1892 Rare Book Set - Les Miserables by Victor Hugo Complete in Five Volumes
Author: Victor Hugo.
Title: Les Misérables (Complete in Five Volumes: I. Fantine, II. Cosette, III. Marius, IV. The Idyll and the Epic, V. Jean Valjean).
Publisher: Boston, Little, Brown, and Company, 1892.
Language: Text in English.
Size: 7.5 X 5 inches.
Pages: Complete in five volumes; each volume individually paginated (444, 413, 377, 522, 442 pages).
Binding: Attractive and very good publisher’s original patterned cloth bindings in pale red and olive, with gilt titles and decorative spine panels.

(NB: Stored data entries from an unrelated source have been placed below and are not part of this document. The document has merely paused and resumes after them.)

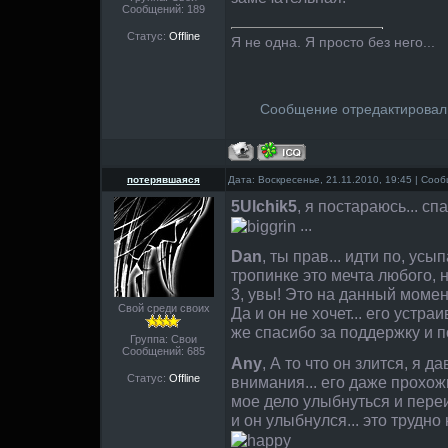
Сообщений:
189
Статус:
Offline
Я не одна. Я просто без него...
Сообщение отредактирова
потерявшаяся
Дата: Воскресенье, 21.11.2010, 19:45 | Со
5Ulchik5
, я постараюсь... с
...
Dan
, ты прав... идти по, ус
тропинке это мечта любого, н
3, увы! Это на данный момен
Свой среди своих
Да и он не хочет... его устраи
же спасибо за поддержку и
Группа: Свои
Сообщений:
685
Any
, А то что он злится, я 
Статус:
Offline
внимания... его даже прохож
мое дело улыбнуться и переи
и он улыбнулся... это трудно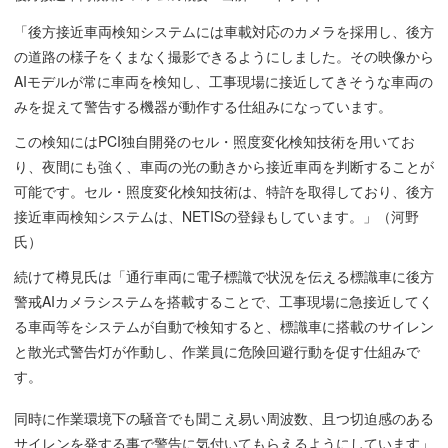
「後方接近車両検知システムには車載対応のカメラを採用し、後方
の道路の様子をくまなく撮影できるようにしました。その映像から
AIモデルが常に車両を検知し、工事現場に接近してきそうな車両の
みを捉えて警告する機器が動作する仕組みになっています。
この検知にはPCI独自開発のセル・照度変化検知技術を用いてお
り、夜間にも強く、車両の光の動きから接近車両を判断することが
可能です。セル・照度変化検知技術は、特許を取得しており、後方
接近車両検知システムは、NETISの登録もしています。」（河野
氏）
続けて樽見氏は「通行車両に電子標識で状況を伝える標識車に後方
警戒AIカメラシステムを搭載することで、工事現場に急接近してく
る車両等をシステムが自動で検知すると、標識車に搭載のサイレン
と散光式警告灯が作動し、作業員に危険回避行動を促す仕組みで
す。
同時に作業環境下の騒音でも聞こえ易い周波数、且つ切迫感のある
サイレンを発する事で警告に気付いてもらえるようにしています」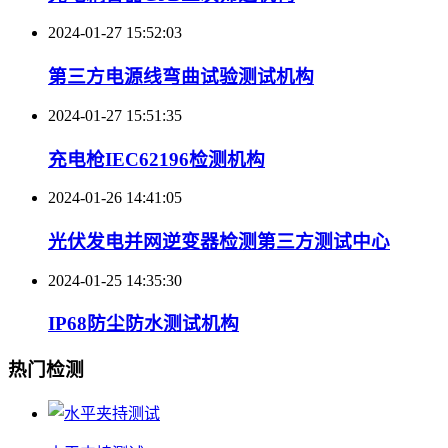
2024-01-27 15:52:03
第三方电源线弯曲试验测试机构
2024-01-27 15:51:35
充电枪IEC62196检测机构
2024-01-26 14:41:05
光伏发电并网逆变器检测第三方测试中心
2024-01-25 14:35:30
IP68防尘防水测试机构
热门检测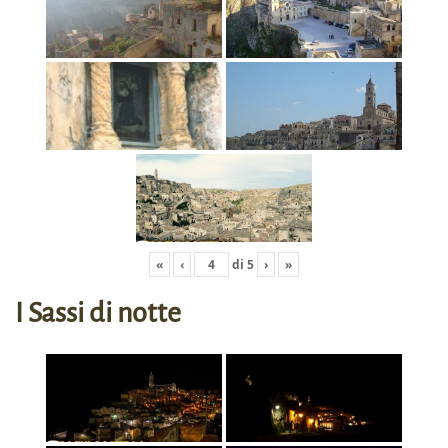
«
‹
di
5
›
»
I Sassi di notte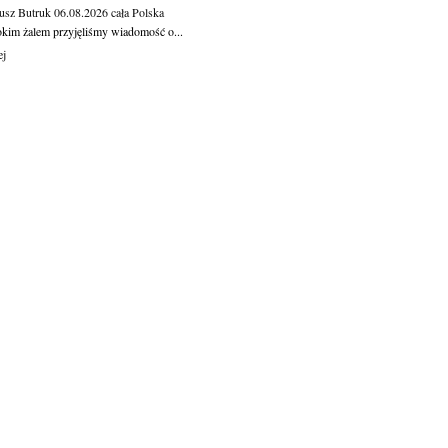
usz Butruk
06.08.2026
cała Polska
okim żalem przyjęliśmy wiadomość o...
ej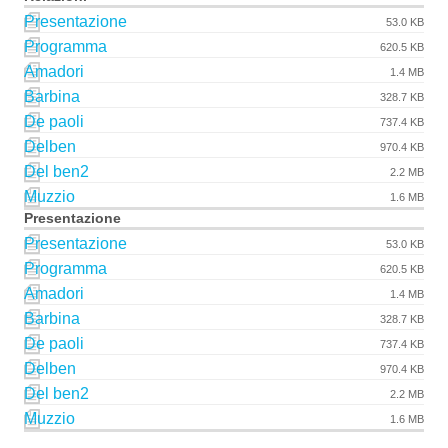
Presentazione
53.0 KB
Programma
620.5 KB
Amadori
1.4 MB
Barbina
328.7 KB
De paoli
737.4 KB
Delben
970.4 KB
Del ben2
2.2 MB
Muzzio
1.6 MB
Presentazione
Presentazione
53.0 KB
Programma
620.5 KB
Amadori
1.4 MB
Barbina
328.7 KB
De paoli
737.4 KB
Delben
970.4 KB
Del ben2
2.2 MB
Muzzio
1.6 MB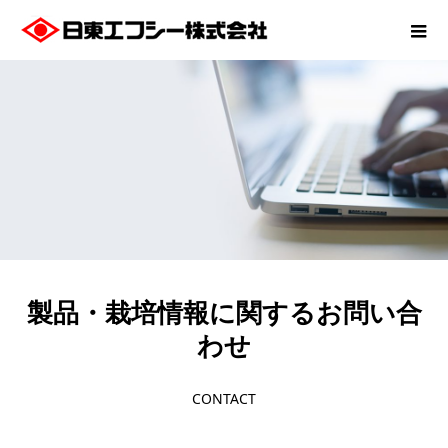
製品・栽培情報に関するお問い合
わせ
CONTACT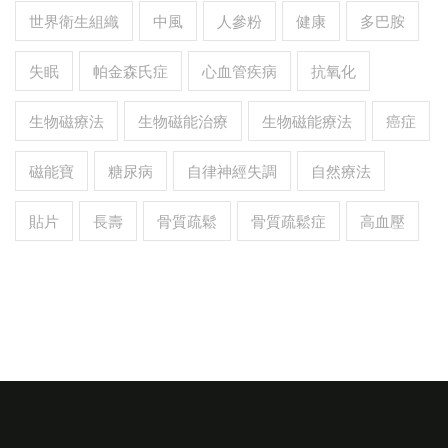
世界衛生組織
中風
人參粉
健康
多巴胺
失眠
帕金森氏症
心血管疾病
抗氧化
生物磁療法
生物磁能治療
生物磁能療法
癌症
磁能寶
糖尿病
自律神經失調
自然療法
貼片
長壽
骨質疏鬆
骨質疏鬆症
高血壓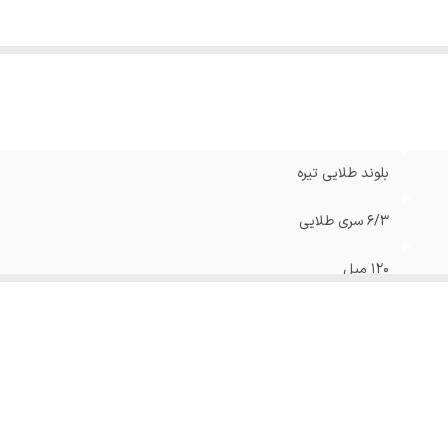
بلوند طلایی تیره
6/3 سری طلایی
120 میل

The bindings are beautifully preserved with only light rubbing to extremities, minor bumping to corners, and some gentle fading to spines; overall tight and square (hinges fine, overall slightly worn and scuffed - as shown) under a protective removable mylar cover.
Content: Very good content (bright, tight and clean, rare light foxing - as shown). A lovely set with a notably clean interior.
Illustrations: With five engraved frontispieces, including portraits of key characters (Fantine, Cosette, Marius, Gavroche, Valjean) and a frontispiece portrait of Victor Hugo. All illustrations present and well preserved, with original tissue guards.
Estimate: (USD 350–500).
The book: This is an elegant 1892 five-volume English edition of Victor Hugo’s masterpiece, Les Misérables, presented in a refined and highly decorative Little, Brown & Co. library edition. This set reflects the enduring popularity of Hugo’s sweeping historical novel, which explores justice, redemption, love, and revolution in 19th-century France. With its handsome bindings and sharp illustrations, this edition was clearly intended as a prestigious set for collectors or refined readers of the time, bringing the timeless power of Hugo’s prose into English-speaking households.
The author: Victor Hugo (1802–1885), one of the greatest figures of French literature, was a poet, novelist, and dramatist whose works left an indelible mark on Romanticism. Best known for Les Misérables and The Hunchback of Notre-Dame, Hugo’s writings combined social criticism with deep humanism, passionately advocating for the marginalized. His literary achievements were matched by his political activism, making him a symbol of both artistic genius and moral conscience in 19th-century Europe.